Today is the HABIT OF PERSONAL BELIEF… the first of 20 “Habits of Success” and I’m going to share my honest journey through each of them.

Every PERSON can HELP THOSE THEY LOVE THE MOST by BELIEVING IN THEMSELVES FIRST.

I know for a fact that if you don’t believe you, no one else will either.  Your own negative self-doubt starts to rub off on those you’re closest to, like your spouse, kids and friends.  

The habit of personal self-belief will give you confidence that cannot be confused with arrogance, you will not turn into someone’s puppy dog and your future will look brighter than ever. 

Confidence should be taught at a very young age. Children should be raised to be self-confident. Most are not. I was not. Because I was not raised this way, I became dependent on another person’s confidence.

When I was growing up through junior high and high school I remember I had no identity of my own and no confidence in myself. I had glasses I had to wear every day. They weren’t stylish and none of my peers wore them. I was it. Odd man out. I also had flat feet and my mom insisted I wear orthopedic shoes. (In case you’re wondering, it was the early 1970’s) Big black, round-toed shoes that no one else wore. They all had running shoes. Not me. Just another oddity that set me apart from the crowd in the worst way possible.

I was teased a lot.

A new kid came to town. His name was Don Sidney. He was confident, athletic and most things I wanted to be. We became friends. He was Don Sidney and I was a Don Sidney wannabe. I tried to be like him, act like him. Even dress like him. How he put up with me I have no idea, but he did.

This went on all through high school. I grew out of the big black shoes but not the glasses. Joined the football team, ran track, got involved in everything that Don was involved in. I was Don’s puppy dog. I felt like I had no personal identity apart from Don.
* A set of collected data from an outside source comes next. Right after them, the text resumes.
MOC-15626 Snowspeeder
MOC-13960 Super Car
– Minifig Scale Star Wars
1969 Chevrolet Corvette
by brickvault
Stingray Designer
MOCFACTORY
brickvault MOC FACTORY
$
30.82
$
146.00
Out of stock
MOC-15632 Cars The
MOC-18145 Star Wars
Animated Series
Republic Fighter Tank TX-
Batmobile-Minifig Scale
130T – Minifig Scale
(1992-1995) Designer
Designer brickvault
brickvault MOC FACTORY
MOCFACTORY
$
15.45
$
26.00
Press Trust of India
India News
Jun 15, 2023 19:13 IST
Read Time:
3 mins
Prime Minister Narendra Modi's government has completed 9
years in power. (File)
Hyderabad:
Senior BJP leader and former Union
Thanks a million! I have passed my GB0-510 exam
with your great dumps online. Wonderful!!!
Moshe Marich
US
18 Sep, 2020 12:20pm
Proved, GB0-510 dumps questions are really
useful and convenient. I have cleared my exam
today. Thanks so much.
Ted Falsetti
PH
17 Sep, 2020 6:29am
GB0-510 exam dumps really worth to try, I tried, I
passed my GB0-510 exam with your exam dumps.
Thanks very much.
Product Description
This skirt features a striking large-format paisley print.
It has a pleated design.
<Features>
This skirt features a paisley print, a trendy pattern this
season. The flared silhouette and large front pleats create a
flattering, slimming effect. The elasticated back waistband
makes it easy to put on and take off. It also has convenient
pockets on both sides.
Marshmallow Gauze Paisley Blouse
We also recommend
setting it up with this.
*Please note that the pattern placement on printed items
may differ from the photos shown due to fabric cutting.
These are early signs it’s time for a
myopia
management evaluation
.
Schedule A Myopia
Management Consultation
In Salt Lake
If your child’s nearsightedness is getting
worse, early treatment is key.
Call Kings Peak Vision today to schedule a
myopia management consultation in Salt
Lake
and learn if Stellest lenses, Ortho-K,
I didn’t break out of this “puppy dog phase” until my senior year. Not because I gained personal belief in myself. My focus shifted.

Here’s another problem… my focus shifted away from Don and on to something else. I didn’t break free from dependence on someone else’s confidence. As a result, I worked hard for the approval of others and not for the service of others. I still had very little confidence in myself. I lived most of my adult life without believing in myself

I’ve realized you can’t effectively believe in your own growth, your own success or your own relationship success until you have belief in yourself.

See yourself for who you are. Filter through all the negative things you learned growing up. Learn to recognize them and commit to overcoming them. For me, I was raised to believe everything I did wasn’t good enough. I was fed sarcasm and “Not good enough” messages my entire life from birth until I left home. I had no idea what it meant to be confident in myself. I had no one to guide me and realized I had to guide myself. I saw the confidence other people had in themselves and I wanted it too.

Here’s your action plan:

Wake up every morning with something positive to say to yourself/about yourself... Then say it. Say it convincingly. Say it with conviction. “I am…” I can…” “I will…” The world doesn’t have to believe you. You have to believe you.
Remember Mohammed Ali, “I am the greatest.” Start feeding yourself daily doses of positive input. Read self-help books. Find podcasts that build you up and challenge you to be better. You need to counteract any negative thoughts and input that may be keeping you down. Make this a 90-day goal. Every day. Never miss. Commit to it. Don’t get down on yourself if you miss a day. Keep going. Keep at it. Mark it off every day on a calendar. Make a chain of X’s

When you do this… when you do believe in yourself fully and completely, you will begin to act out your own belief. Progress leads to belief. Growth leads to belief. Feed your mind everyday with self-development material, new knowledge, empowering speakers and taking action. Once you start making progress belief will come. Belief will grow. Back yourself. You can do this.

No one will believe in you until you believe in you. If you want people to support you, lead by example. Back yourself. If you want people to believe in you, believe in yourself.